Energy storage projects funded under the JOULE III Programme
- In total, JOULE III funding (only Directorate-General for Research) for research on energy storage in FP4 amounted to some €29 million, of which €21 million was allocated to 12 projects for research on advanced batteries (mainly lithium-ion and lithium-polymer). Three super-capacitor and three flywheel projects were also supported (totalling €4.6 million and €2.7 million respectively).
- The research efforts included active materials development, packaging, battery thermal and electrical management systems, and safety and economic assessment. Both lithium- ion and lithium-polymer batteries have been developed.
- A notable development has been a lithium-ion battery with a system energy density of 100 Wh/kg, (around three times that of conventional lead-acid) developed with JOULE support in FP3 and FP4.
- Super-capacitors are being developed as power buffers for electric vehicles and UPS, based on conventional carbon and electrically conducting polymer materials, with ambitious energy and power density targets (up to 2kW/kg and 7Wh/kg). Research includes materials' development and optimising the energy management in electric drivelines.
- In the stationary domain, a high-performance power conditioner is being developed to provide optimised control of charge and discharge currents in renewable energy sources (RES) applications.

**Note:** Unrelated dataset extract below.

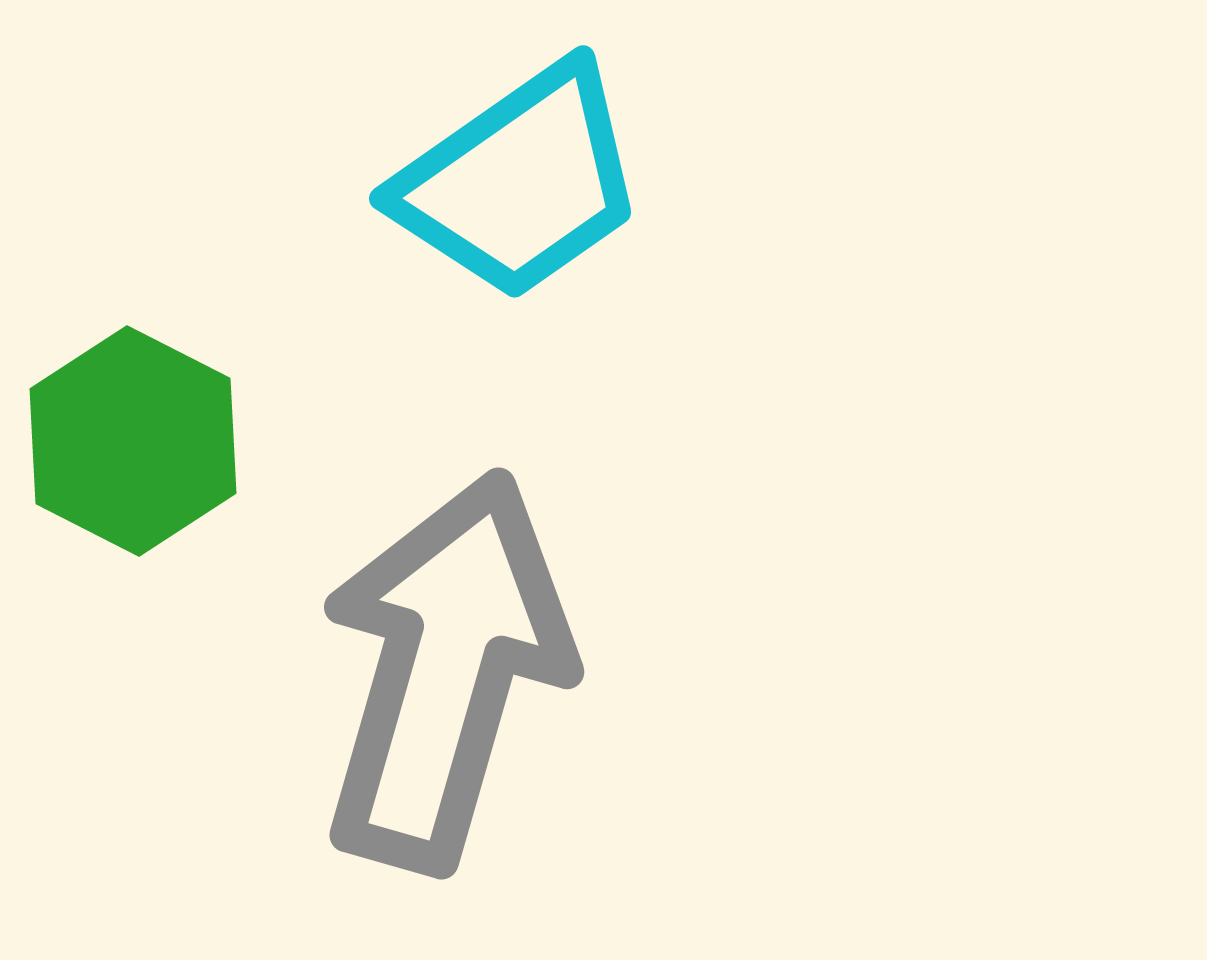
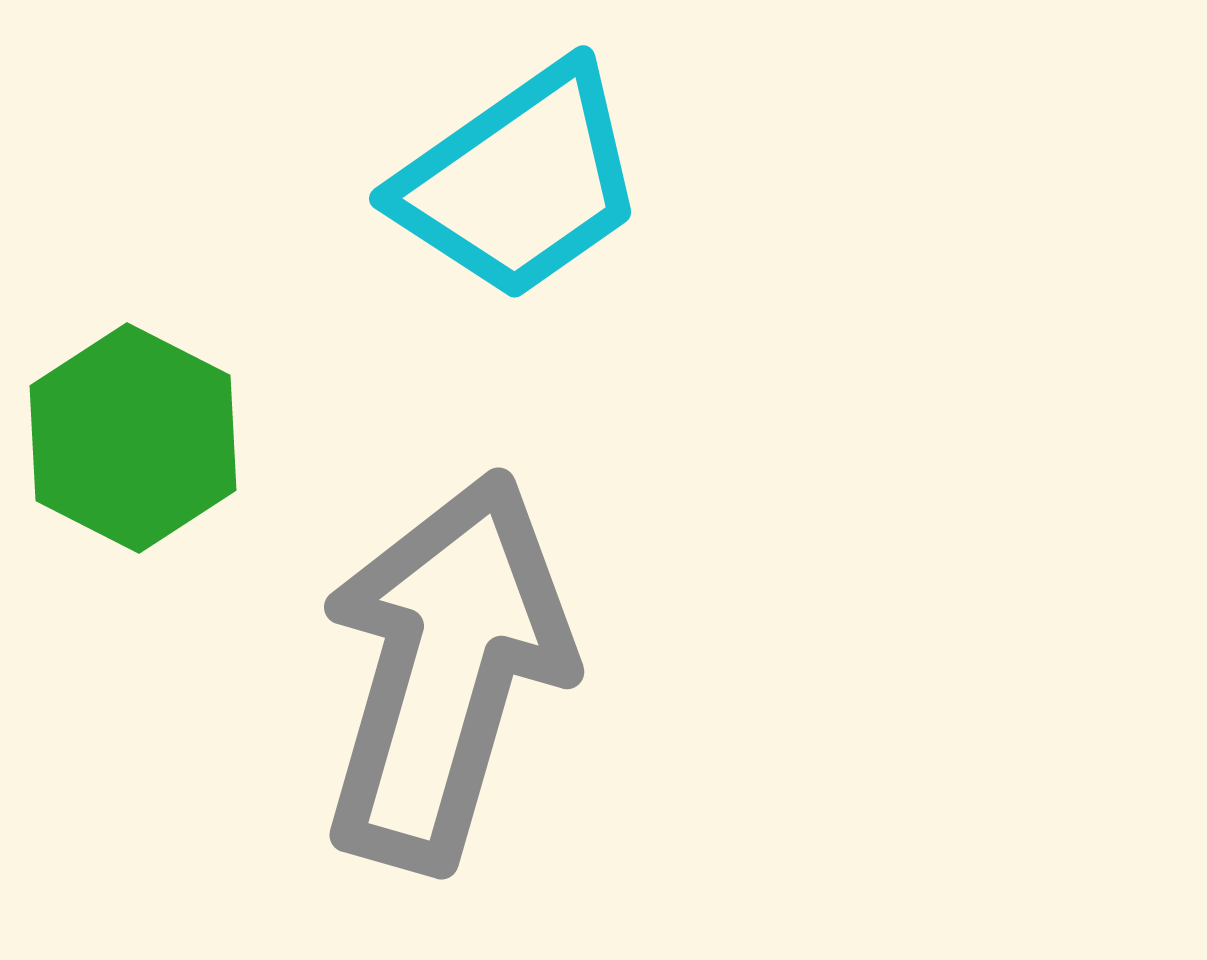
green hexagon: moved 3 px up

The aim is to improve the lifetime of lead-acid batteries through a better understanding of actual operating conditions and the introduction of active control of charge/discharge to avoid conditions associated with degradation mechanisms. The effectiveness of a mobile battery regeneration unit is also being tested.
Recent developments in the Energy Programme
- During the past few years over €30 million has been allocated to more than 20 projects in the field of energy storage. This includes €20 million for projects on electrochemical battery or battery-related technologies.
- The funding for battery projects includes some €7 million allocated to projects on the development of active materials and processes for lithium batteries for stationary, transport and small portable applications.
- Recently, there has been greater focus on developing high-power batteries for hybrid electric vehicles - a possible technology for meeting the challenging voluntary EU fleet average target of 140g/km CO2 emissions by 2008. Other recent projects include improved processes for electrodes for high power nickel metal hydride batteries, a nickel/zinc battery for an electric scooter, a high-power lead-acid battery for UPS, and the continuation of the battery bench test programme. The lead-acid batteries are addressed in several projects which cover development of new materials and modular design, new charging/discharging schemes and accelerated testing procedures and standards. The battery systems are intended for use mainly in RES applications such as PV and wind installations.